Stop the last remaining uses of the `artist_urls.normalized_url` column.
It's already no longer used by the artist finder. The only remaining
uses were by API users. Those users should use the `url` column instead.
Show a warning when creating a duplicate artist; that is, when adding a
URL that already belongs to another artist.
This is a soft warning rather than a hard error because there are some
cases where multiple artists legitimately share the same site or account.
Change how artist URLs are normalized in artist entries. Don't try to secretly
convert image URLs to profile URLs in artist entries. For example, if someone puts a
Pixiv image URL in an artist entry, don't secretly try to fetch the source and
convert it into a profile URL in the `normalized_url` field.
We did this because years ago, it was standard practice to put image URLs in artist
entries. Pixiv image URLs used to contain the artist's username, so we used to put
image URLs in artist entries for artist finding purposes. But Pixiv changed it so
that image URLs no longer contained the username, so we dealt with it by adding a
`normalized_url` column to artist_urls and secretly converting image URLs to profile
URLs in this field. But this is no longer necessary because now we don't normally put
image URLs in artist entries in the first place.
Now the `profile_url` method in `Source::URL` is used to normalize URLs in artist
entries. This lets us parse various profile URL formats and normalize them into a
single canonical form.
This also removes the `normalize_for_artist_finder` method from source strategies.
Instead the `profile_url` method is used for artist finding purposes. So the profile
URL returned by the source strategy needs to be the same as the URL in the artist
entry in order for artist finding to work.
* Remove unnecessary trailing slashes when artist URLs are saved.
* Automatically add `http://` to new artist URLs if it's missing (before
this was an error; now it's automatically fixed).
Fix URLs being normalized after checking for duplicates rather than
before, which meant that URLs that differed in capitalization weren't
detected as duplicates.
Add site icons linking to all the artist's sites in the fetch source
data box.
Some artist entries have a large number of URLs. Various heuristics are
applied to try to present the most useful URLs first. Dead URLs and
redundant URLs (Pixiv stacc and Twitter intent URLs) are filtered out.
Remaining URLs are sorted first by site (to put sites like Pixiv and
Twitter first), then by URL (to break ties when an artist has multiple
accounts on the same site).
Some sites have shitty hard-to-read icons. It can't be helped. The icons
are the official favicons of each site.
- Converts scheme and hostname to lowercase
- Converts unicode hostnames into Punycode
This all gets done before the normalized URL gets assigned.

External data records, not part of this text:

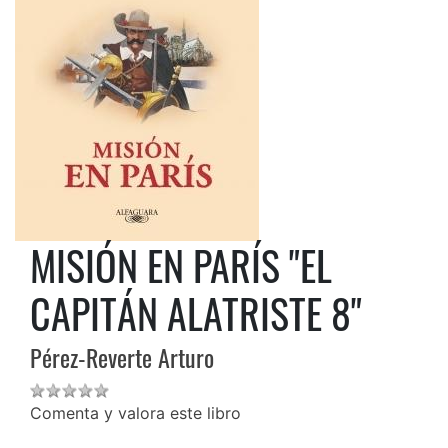
MISIÓN EN PARÍS "EL
CAPITÁN ALATRISTE 8"
Pérez-Reverte Arturo
Comenta y valora este libro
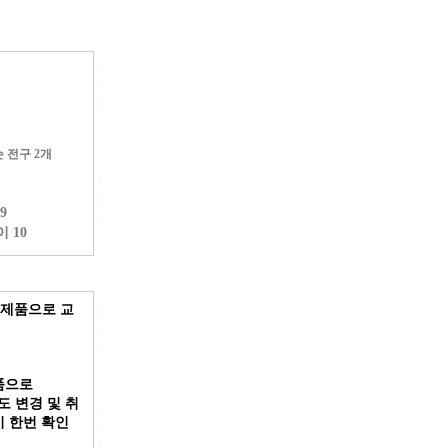
 전구 2개
49
이 10
 제품으로 교
품으로
 변경 및 취
 한번 확인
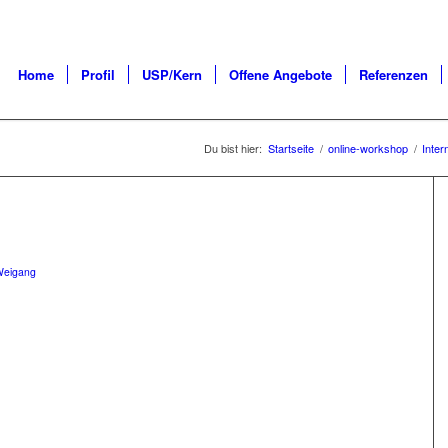
Home
Profil
USP/Kern
Offene Angebote
Referenzen
Du bist hier:
Startseite
/
online-workshop
/
Inter
Weigang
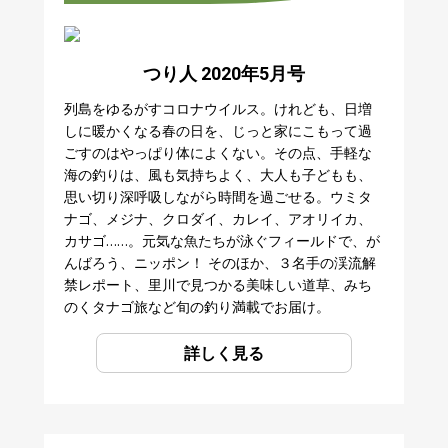
つり人 2020年5月号
列島をゆるがすコロナウイルス。けれども、日増
しに暖かくなる春の日を、じっと家にこもって過
ごすのはやっぱり体によくない。その点、手軽な
海の釣りは、風も気持ちよく、大人も子どもも、
思い切り深呼吸しながら時間を過ごせる。ウミタ
ナゴ、メジナ、クロダイ、カレイ、アオリイカ、
カサゴ……。元気な魚たちが泳ぐフィールドで、が
んばろう、ニッポン！ そのほか、３名手の渓流解
禁レポート、里川で見つかる美味しい道草、みち
のくタナゴ旅など旬の釣り満載でお届け。
詳しく見る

Additionally, this removes the dead commented out line for Nicoseiga.
The problem was that the Addressable parser does not catch all invalid
URL cases, so some extra checks were added in.
- hostname must contain a dot
This accounts for URLs of the following type:
http://http://something.com
which has a hostname of http.
The artist URL tests were also updated with cases which test all validation
errors.
Get rid of `normalized_for_artist_finder?` and `normalizable_for_artist_finder?`.

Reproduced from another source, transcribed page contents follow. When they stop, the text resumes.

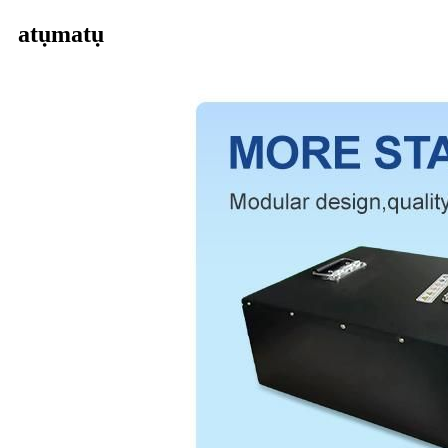
atụmatụ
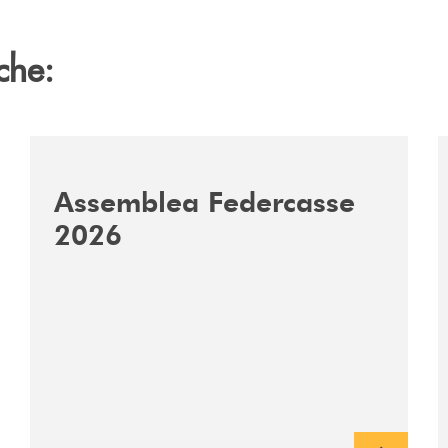
che:
ca-siglano-la-partnership-strategica/
/news/assemblea-federcasse-2026/
/
Assemblea Federcasse
2026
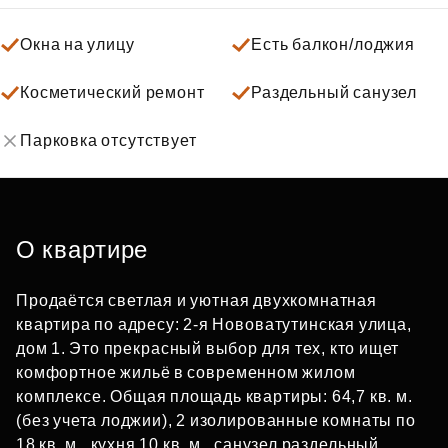
Окна на улицу
Есть балкон/лоджия
Косметический ремонт
Раздельный санузел
Парковка отсутствует
О квартире
Продаётся светлая и уютная двухкомнатная
квартира по адресу: 2-я Нововатутинская улица,
дом 1. Это прекрасный выбор для тех, кто ищет
комфортное жильё в современном жилом
комплексе. Общая площадь квартиры: 64,7 кв. м.
(без учета лоджии), 2 изолированные комнаты по
18 кв. м., кухня 10 кв. м., санузел раздельный.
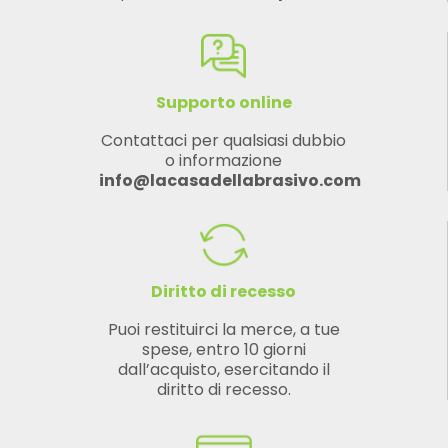
Supporto online
Contattaci per qualsiasi dubbio
o informazione
info@lacasadellabrasivo.com
Diritto di recesso
Puoi restituirci la merce, a tue
spese, entro 10 giorni
dall’acquisto, esercitando il
diritto di recesso.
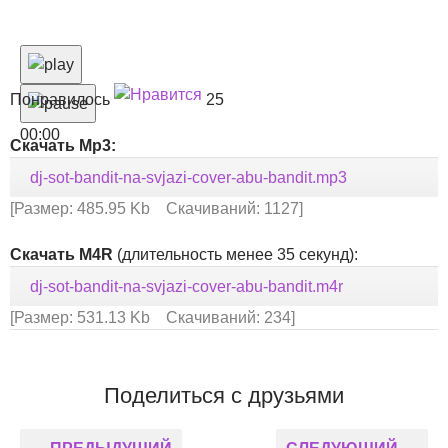
Понравилось
25
00:00
Скачать Mp3:
dj-sot-bandit-na-svjazi-cover-abu-bandit.mp3
[Размер: 485.95 Kb Скачиваний: 1127]
Скачать M4R
(длительность менее 35 секунд):
dj-sot-bandit-na-svjazi-cover-abu-bandit.m4r
[Размер: 531.13 Kb Скачиваний: 234]
Поделиться с друзьями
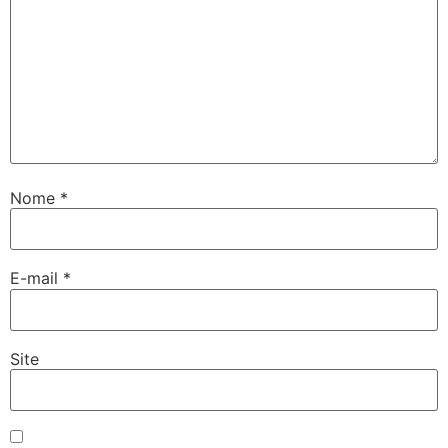
Nome
*
E-mail
*
Site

This was legacy bullshit that was originally designed to avoid API calls
when saving artist entries containing old Pixiv direct image urls that
had already been normalized, or that couldn't be normalized because they
were bad id.
Nowadays we store profile urls in artist entries instead of direct image
urls, so we don't normally need to do any API calls to normalize the
profile url. Strategies should take care to avoid triggering API calls
inside `profile_url` when possible.
- The only string works much the same as before with its comma separation
-- Nested includes are indicated with square brackets "[ ]"

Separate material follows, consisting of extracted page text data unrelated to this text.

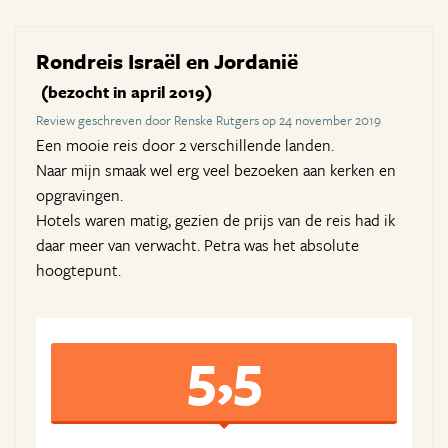
Rondreis Israël en Jordanië
(bezocht in april 2019)
Review geschreven door Renske Rutgers op 24 november 2019
Een mooie reis door 2 verschillende landen.
Naar mijn smaak wel erg veel bezoeken aan kerken en
opgravingen.
Hotels waren matig, gezien de prijs van de reis had ik
daar meer van verwacht. Petra was het absolute
hoogtepunt.
5,5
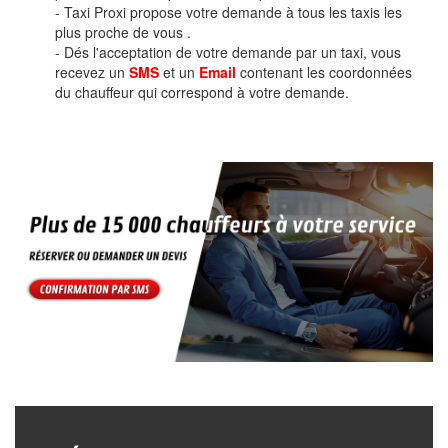
- Taxi Proxi propose votre demande à tous les taxis les
plus proche de vous .
- Dés l'acceptation de votre demande par un taxi, vous
recevez un
SMS
et un
Email
contenant les coordonnées
du chauffeur qui correspond à votre demande.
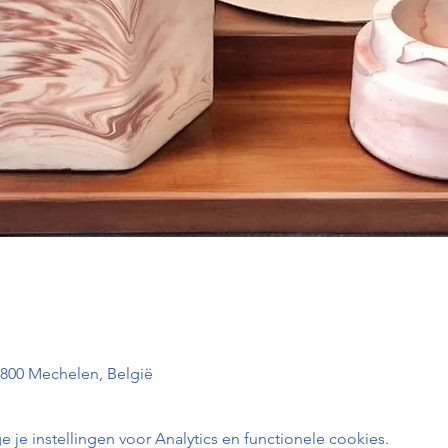
2800 Mechelen, België
e instellingen voor Analytics en functionele cookies.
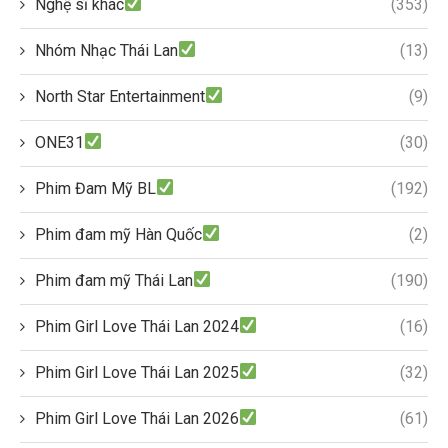
Nghệ sĩ khác
(353)
Nhóm Nhạc Thái Lan
(13)
North Star Entertainment
(9)
ONE31
(30)
Phim Đam Mỹ BL
(192)
Phim đam mỹ Hàn Quốc
(2)
Phim đam mỹ Thái Lan
(190)
Phim Girl Love Thái Lan 2024
(16)
Phim Girl Love Thái Lan 2025
(32)
Phim Girl Love Thái Lan 2026
(61)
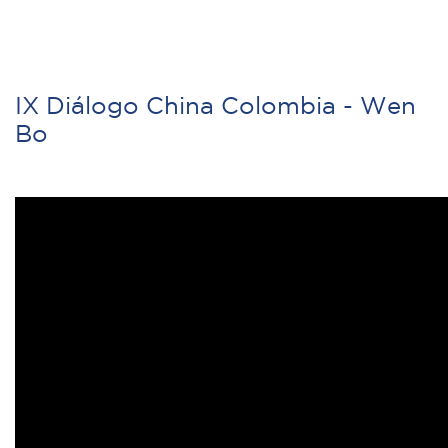
IX Diálogo China Colombia - Wen
Bo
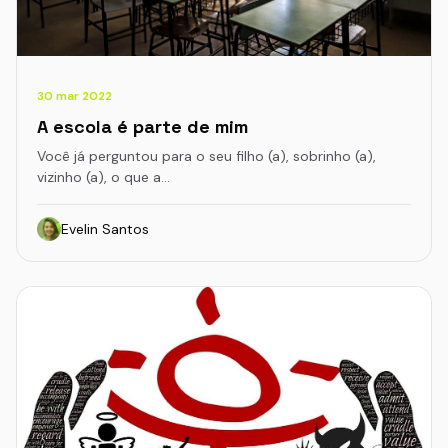
30 mar 2022
A escola é parte de mim
Você já perguntou para o seu filho (a), sobrinho (a),
vizinho (a), o que a…
Evelin Santos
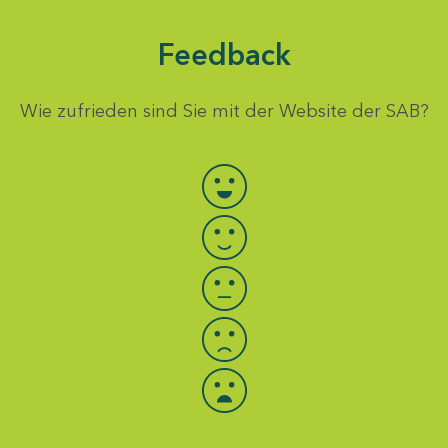
Feedback
Wie zufrieden sind Sie mit der Website der SAB?
Bewertung auswählen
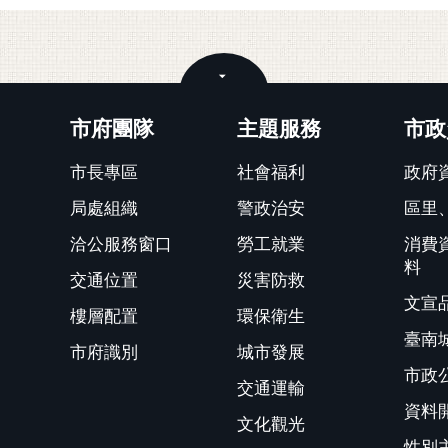
關閉
市府團隊
主題服務
市政
市長專區
社會福利
政府
局處組織
警政治安
區里
洽公服務窗口
勞工就業
消費
料
交通位置
災害防救
文宣
樓層配置
環保衛生
臺南
市府識別
城市發展
市政
交通運輸
資料
文化觀光
性別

-- The nested include is the value immediately preceding the square brackets
-- The only string is the comma separated string inside those brackets
- Default includes are split between format types when necessary
-- This prevents unnecessary includes from being added on page load
- Available includes are those items which are allowed to be accessible to the user
-- Some aren't because they are sensitive, such as the creator of a flag
-- Some aren't because the number of associated items is too large
- The amount of times the same model can be included to prevent recursions
-- One exception is the root model may include the same model once
--- e.g. the user model can include the inviter which is also the user model
-- Another exception is if the include is a has_many association
--- e.g. artist urls can include the artist, and then artist urls again
Convert to an autosave association on urls. This ensures that when we
save the artist we only validate the added urls, not bad urls that we're
trying to remove, and that url validation errors are propagated up to
the artist object.
This also fixes invalid urls being saved in the artist history despite
validation failing (#3720).
* `legacy_normalize` came from c6012535, which is no longer a problem.
* `normalize_for_search` is only used for "[mass edit]" links
in artist entries. These links are a shortcut for performing a
`-artist_name source:<artist_url> -> artist_name` mass edit to tag
untagged artists, but this won't work for most sites these days.